Sé que quienes proponen nuevos espacios desde el costado republicano son personas muy bien inspiradas y con ideas y proyectos muy encomiables, pero no es el momento de dividir, fraccionar y debilitar lo que ya existe puesto que en campaña necesariamente se criticarán los otros espacios (de lo contrario no tiene sentido un nuevo partido o alianza).

Una de las propuestas se han sugerido es la de denominar Encuentro Republicano a una nueva fuerza. Confieso que me emociona la etiqueta elegida puesto que mi padre bautizó con ese nombre su esfuerzo en coordinar distintos partidos. La diferencia es que en esa época no había nada enfrente fuera de los populismos, mientras que ahora opera la referida oposición.

Comprendo que muchos amigos no se conforman con apoyar a personajes que en primera línea participaron del gobierno anterior que malamente desperdició una gran oportunidad de rectificar el rumbo, pero es necesario comprender que hay una enorme diferencia entre el plano político y la imprescindible batalla cultural en el ámbito académico y la lucha por las ideas de fondo. En el primer plano debe recurrirse a un discurso que la opinión pública puede digerir, lo cual, a su turno depende del trabajo que se lleve a cabo en aquél segundo plano que es vital para correr el eje del debate y marcar agendas.

Por otra parte, es necesario que la nueva oposición ya constituida no corra el riesgo de perder otra vez el tren y la nueva dirigencia recurra a manifestaciones que no den lugar a interpretaciones ambiguas al efecto de atraer a sus filas a quienes están de muy buena fe estudiando la posibilidad de abrir otros espacios. No hay posibilidades de pérdidas de tiempo, no es suficiente declamar sobre indudables valores institucionales, es menester escarbar más hondo en las ideas por las que otrora fuimos un ejemplo para el mundo libre.
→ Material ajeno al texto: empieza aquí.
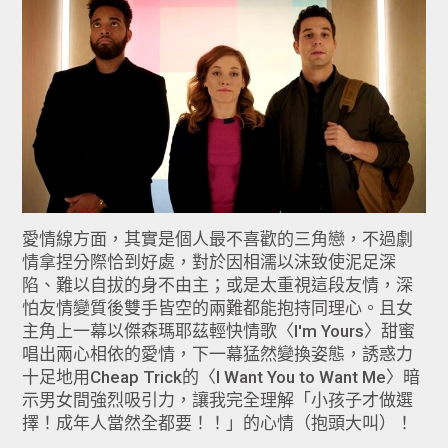
愛情線方面，其實是個人最不喜歡的三角戀，不過劇
情拿捏分際恰到好處，對於因相濡以沫致使泥足深
陷、難以自拔的身不由主；或是太重視這段友情，深
怕友情變質後雙手皆空的兩難都能抱持同理心。且女
主角上一幕以傑森瑪耶茲輕快情歌〈I'm Yours〉甜蜜
唱出兩心相依的愛情，下一幕猛然變換姿態，誘惑力
十足地用Cheap Trick的〈I Want You to Want Me〉暗
示男女間強烈吸引力，讓我完全理解「小孩子才做選
擇！成年人當然全都要！！」的心情（抱頭大叫）！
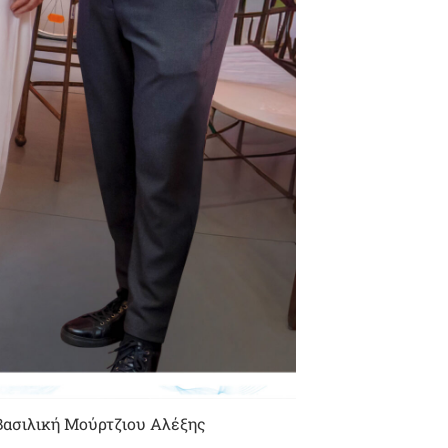
ασιλική Μούρτζιου Αλέξης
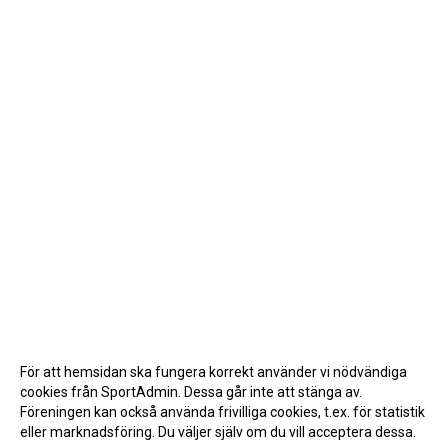
För att hemsidan ska fungera korrekt använder vi nödvändiga
cookies från SportAdmin. Dessa går inte att stänga av.
Föreningen kan också använda frivilliga cookies, t.ex. för statistik
eller marknadsföring. Du väljer själv om du vill acceptera dessa.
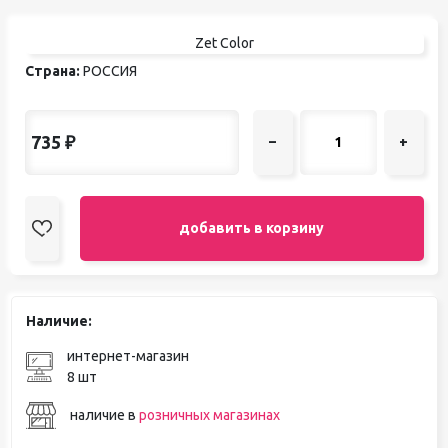
Zet Color
Страна:
РОССИЯ
735
₽
–
+
добавить в корзину
Наличие:
интернет-магазин
8 шт
наличие в
розничных магазинах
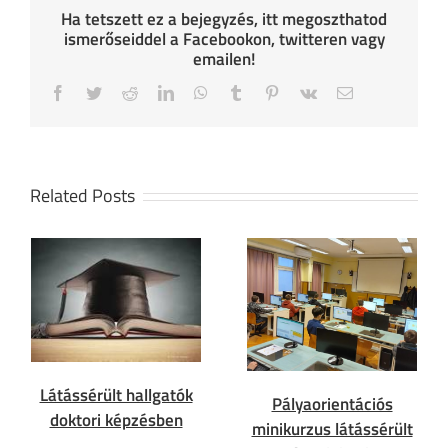
Ha tetszett ez a bejegyzés, itt megoszthatod
ismerőseiddel a Facebookon, twitteren vagy
emailen!
Facebook
Twitter
Reddit
LinkedIn
WhatsApp
Tumblr
Pinterest
Vk
Email
Related Posts
Látássérült hallgatók
Pályaorientációs
doktori képzésben
minikurzus látássérült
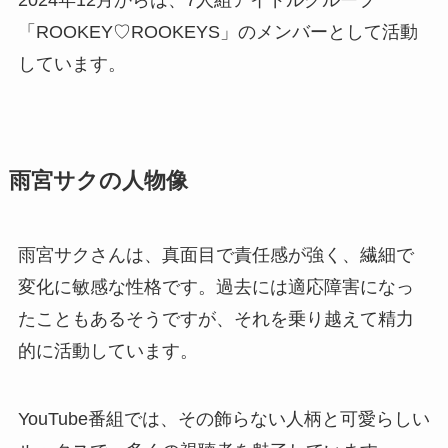
2024年12月からは、7人組アイドルグループ
「ROOKEY♡ROOKEYS」のメンバーとして活動
しています。
雨宮サクの人物像
雨宮サクさんは、真面目で責任感が強く、繊細で
変化に敏感な性格です。過去には適応障害になっ
たこともあるそうですが、それを乗り越えて精力
的に活動しています。
YouTube番組では、その飾らない人柄と可愛らしい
No corramos el tremebundo riesgo de quedarnos sin el pan y sin las tortas, no vaya a ser que se fraccione el espíritu republicano mientras la actual oposición se queda en declamaciones, útiles pero escasas. No es ni remotamente suficiente oponerse a los manotazos a la Justicia y equivalentes, es indispensable comprender que aquella cualidad significa “dar a cada uno lo suyo” y lo suyo remite a la fundamentalísima institución de la propiedad privada que inexorablemente se traduce en los mercados libres y el consiguiente respeto recíproco.

Los liberales no somos una manada, detestamos el pensamiento único de modo que los debates en este y otros temas son siempre bienvenidos. Estamos siempre en ebullición, nunca habrá un puerto definitivo, estamos siempre navegando en un ámbito evolutivo: como reza el lema de la Royal Society de Londres, nullius in verba, es decir no hay palabras finales.